The thick wash was like syrup in my feathers. It bubbled and lathered into white foam when I scrubbed it through, seeing some feathers pull out and swirl for the plughole from the roughness of my treatment.
Blocking the plug further as I slathered my arms and face, I moved to work on my sore legs now trembling from having to stand again.
My feet pulsed heat into the bubbly water pooling around them. Lowering myself down with a grunt of pain, I sat under the water instead to continue cleaning myself.
Plucking feathers from the plughole threatening to be blocked by my arse, I made sure every inch of me was scrubbed and rubbed with the fruity wash. After it spilled from me, the soft lavender was forced through the suds to my already slathered skin.
The lavender tingled my nose when I made it my new essence. It warmed my lungs as each breath was tangled with the thick, powdery aroma.

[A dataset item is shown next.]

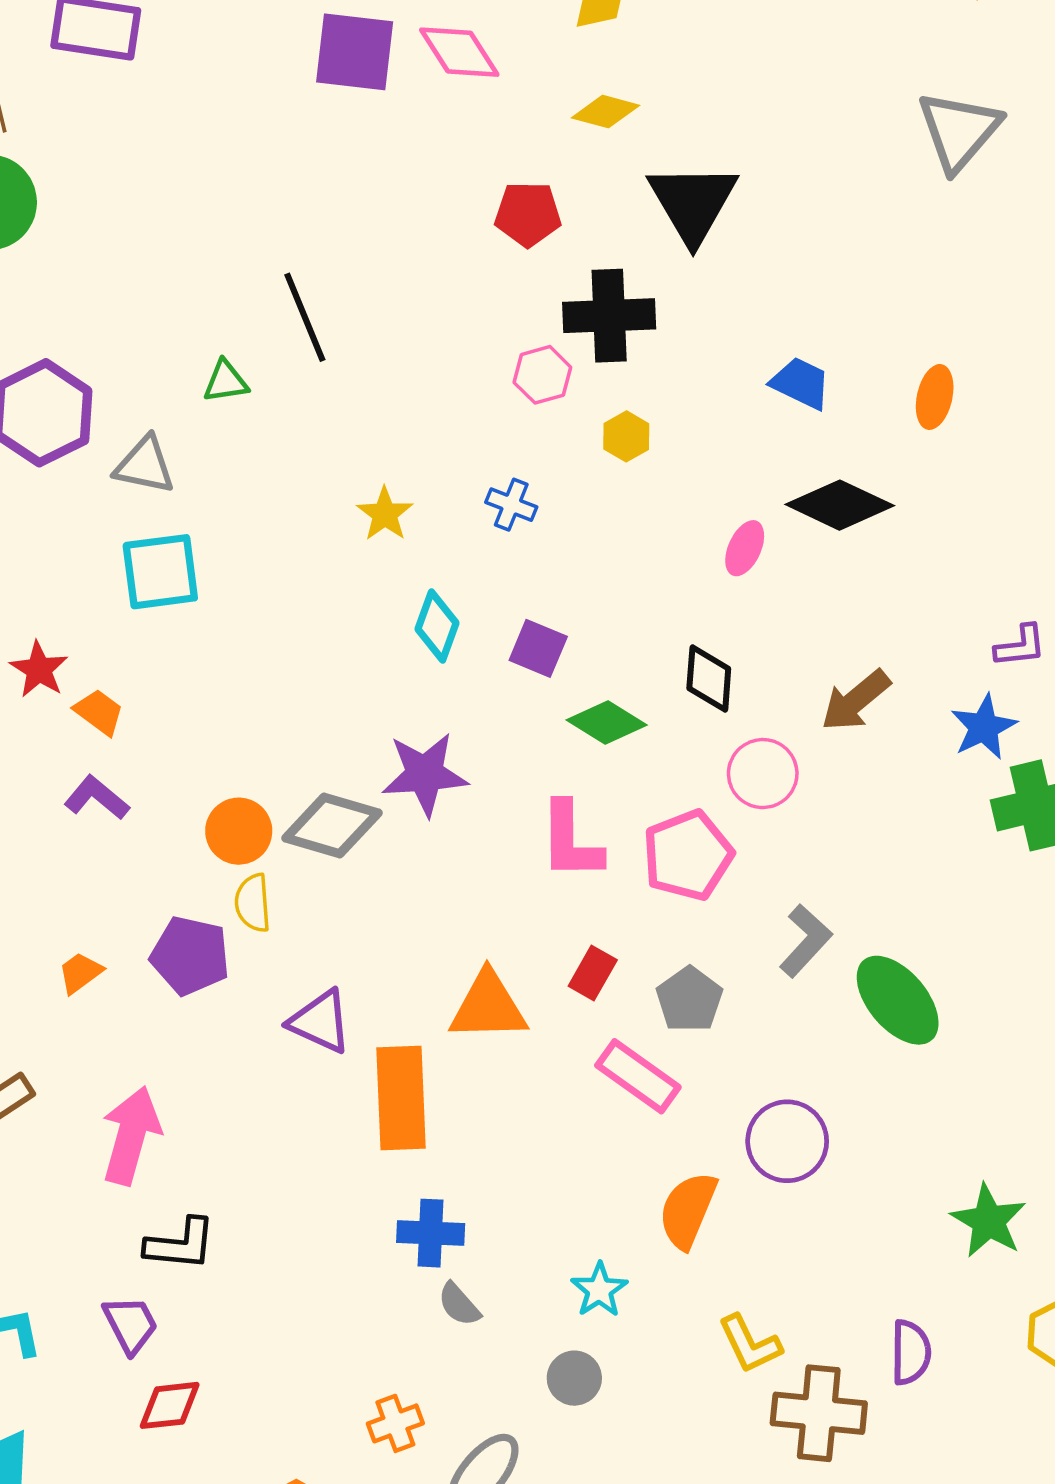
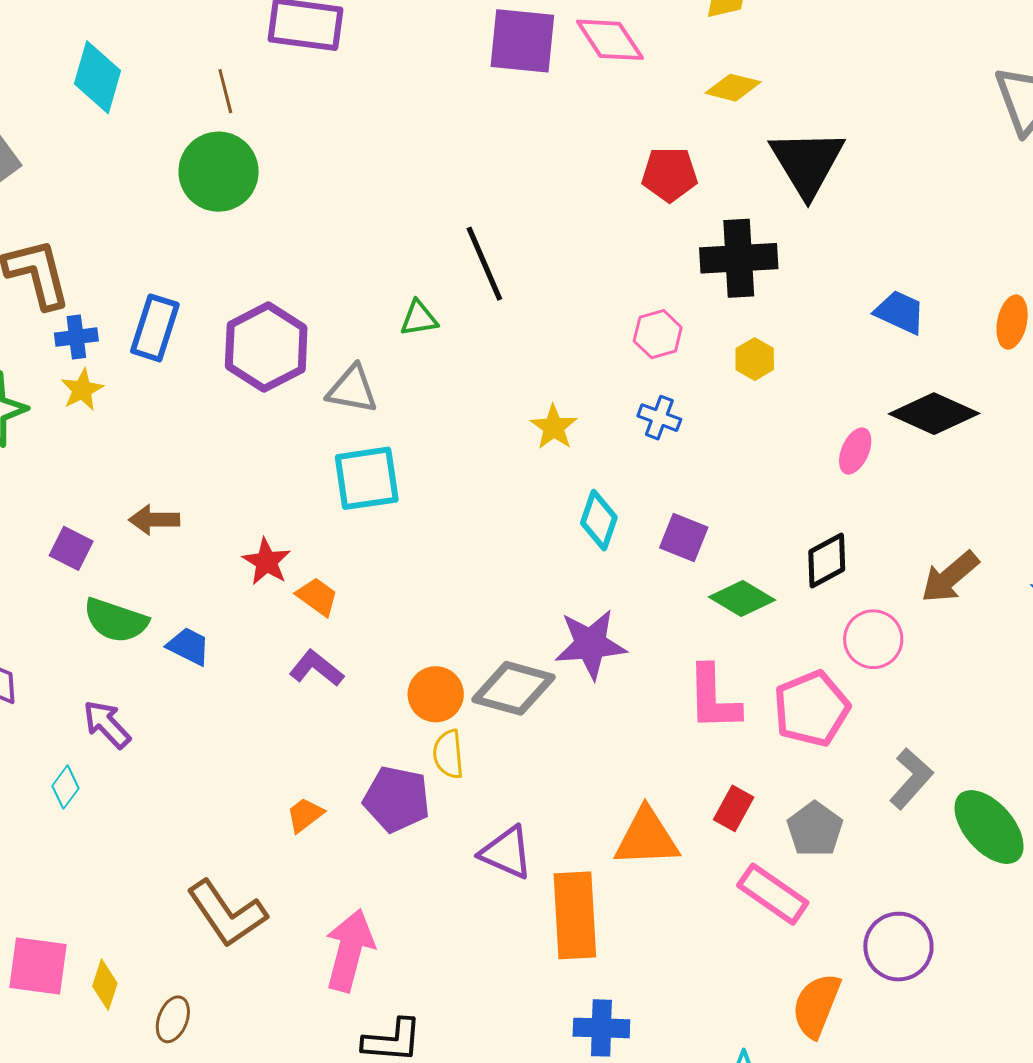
pink hexagon: (542, 375) -> (658, 334), moved
black diamond: (709, 679) -> (827, 560), turned 58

There wasn't a trace of the swamp on me. I smelled like someone else; someone who didn't have gold leaf integrated into their veins or years of stains and sweat packed beneath their skin. I felt lighter too. The water washed away my stresses of Paragon life and ever returning to it. The further I got, the more hopeful I became. Masking the city filth with country dirt and perfumed toiletries, I was slowly renewing myself into the person I didn't even know anymore.
It was nice just to sit here and let the water drown out everything else.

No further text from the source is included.